# USA disability benefit taxable in Portugal?



## Mac62 (May 13, 2015)

Hi folks,

Does anyone know if this is taxable in Portugal?

Thanks in advance!


----------



## Moulard (Feb 3, 2017)

Its complicated. Treatment of pensions in tax treaties always is... But basically it will depend on whether the disability benefit is deemed a social security payment or a pension payment that is the consequence of past employment.

Article 20 paragraph 1(b) 


> ...social security benefits and other public pensions paid by a Contracting State to a resident of the other Contracting State or a citizen of the United States may be taxed in the first-mentioned State.


Thus if your payment is a form of social security it would only be taxable in the US - if say it was an SSDI / SSI type payment from the DSS or other US public entity.

If however it is some for of other disability benefit, paid in consideration of past employment then it would taxable by Portugal AND the US (because the following article is not protected by the savings clause)

Article 20 paragraph 1a) 


> pensions and other similar remuneration derived and beneficially owned by a resident of a Contracting State in consideration of past employment shall be taxable only in that State;


Unless it was a past employment derived benefit for work with the government paid from government funds...

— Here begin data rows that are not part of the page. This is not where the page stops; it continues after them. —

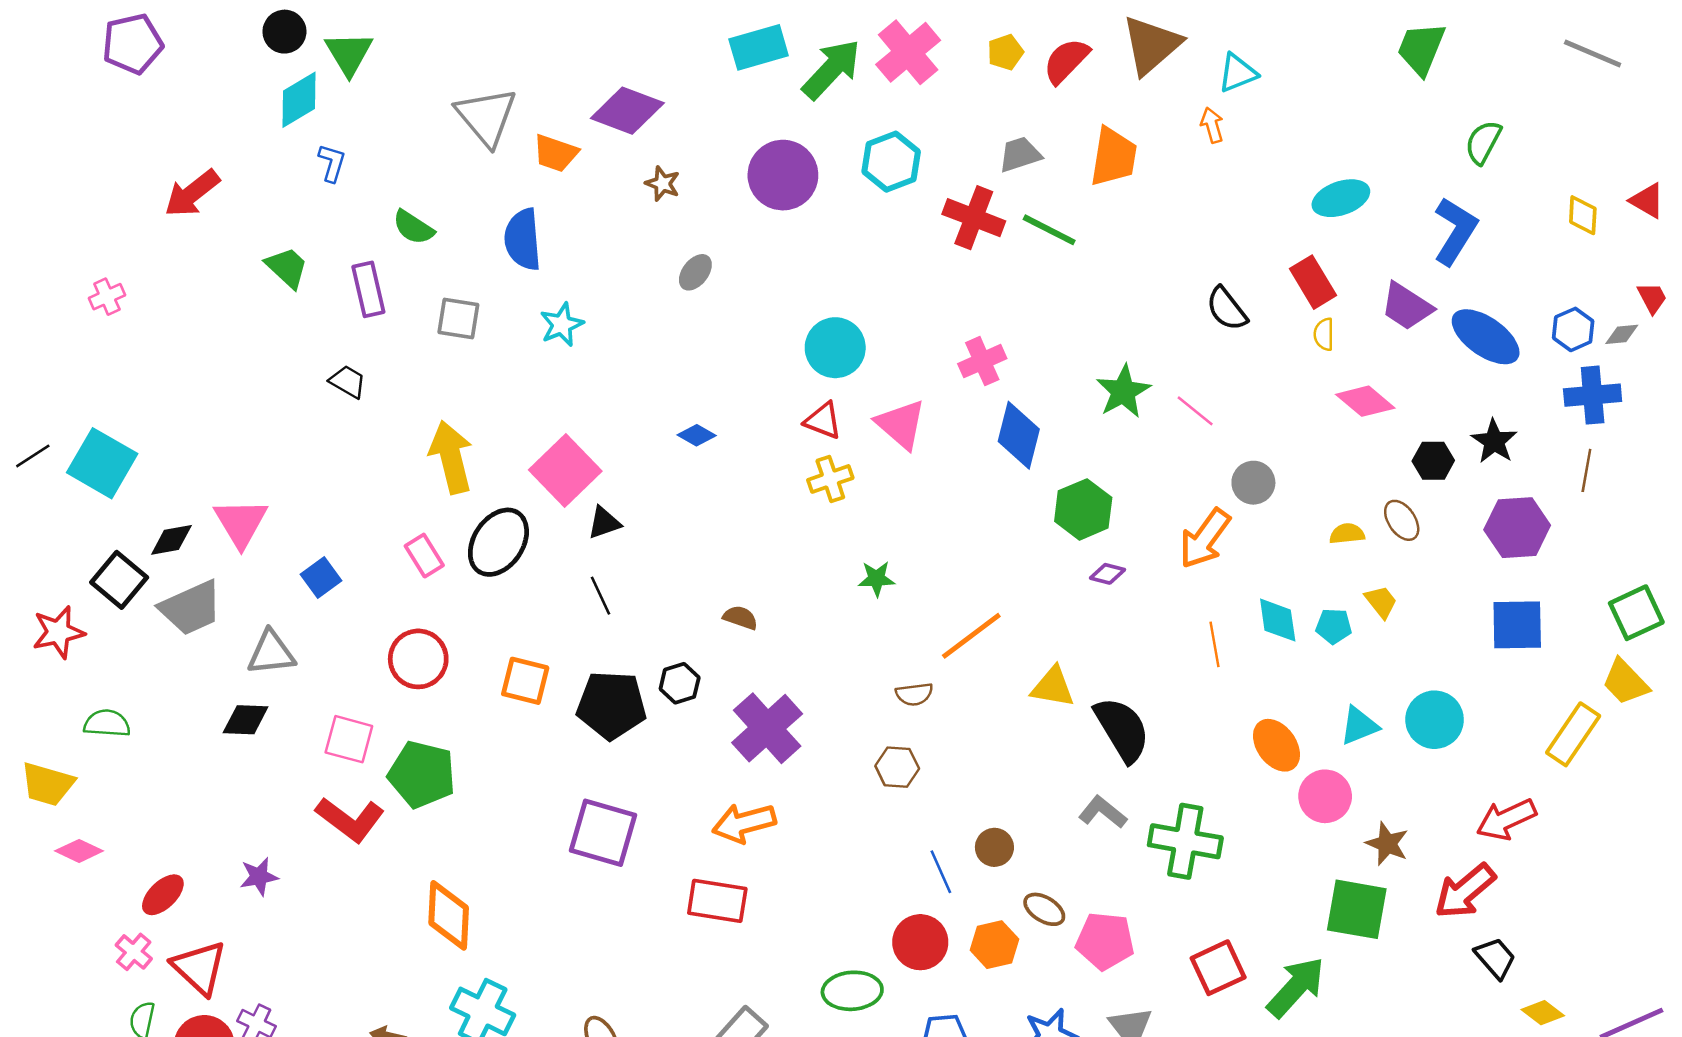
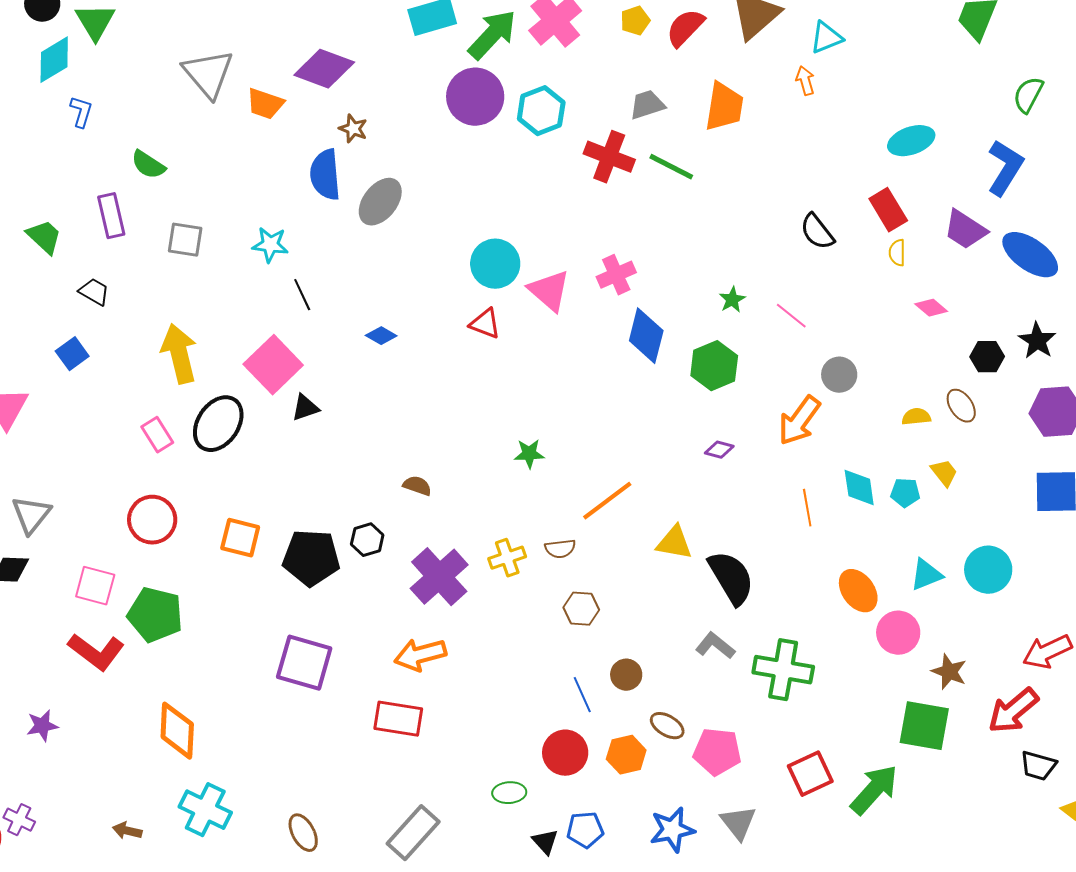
purple circle: (783, 175) -> (475, 97), moved
blue semicircle: (523, 239) -> (325, 175), moved
green trapezoid: (287, 267) -> (44, 237), moved
gray ellipse: (695, 272) -> (380, 202), size x1.6
cyan star: (562, 325) -> (270, 245), turned 30
green star: (1123, 391) -> (732, 300), size x0.6
pink diamond: (1365, 401) -> (931, 308), size x0.7
pink triangle: (901, 424) -> (549, 291), moved
yellow cross: (830, 479) -> (507, 558), moved
green hexagon: (1083, 509) -> (714, 366), moved
blue square: (321, 577) -> (72, 354), moved
black line: (601, 596) -> (302, 295), moved
gray triangle: (271, 653) -> (31, 515), turned -45
brown hexagon: (897, 767) -> (581, 609), moved
purple star: (259, 877) -> (42, 726), moved
black trapezoid: (1495, 958) -> (1038, 766), turned 147
green ellipse: (852, 991) -> (509, 793), size x0.7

Article 21 Paragraph 1(a) 



> Any pension paid by, or out of funds created by, a Contracting State or apolitical or administrative subdivision or a local authority thereof to an individual in respect of services rendered to that State, subdivision or authority shall be taxable only in that State.


In which case it would only be taxable by the US.


Here is a link to the treaty..
https://www.irs.gov/pub/irs-trty/portugal.pdf
You should also be able to find a technical memorandum that provides a slightly more plain English explanation of the text.


----------



## Mac62 (May 13, 2015)

Hi Moulard,

Thank you for the reply! 

It is a direct payment from the SSA and not related to any past employment, and is my only income.

I tried looking at the treaty but to be honest could not make head nor tail of it, I'll look for the plain language explanation again. I assume this would be a pretty easy answer for a tax professional if I went for a consult?


----------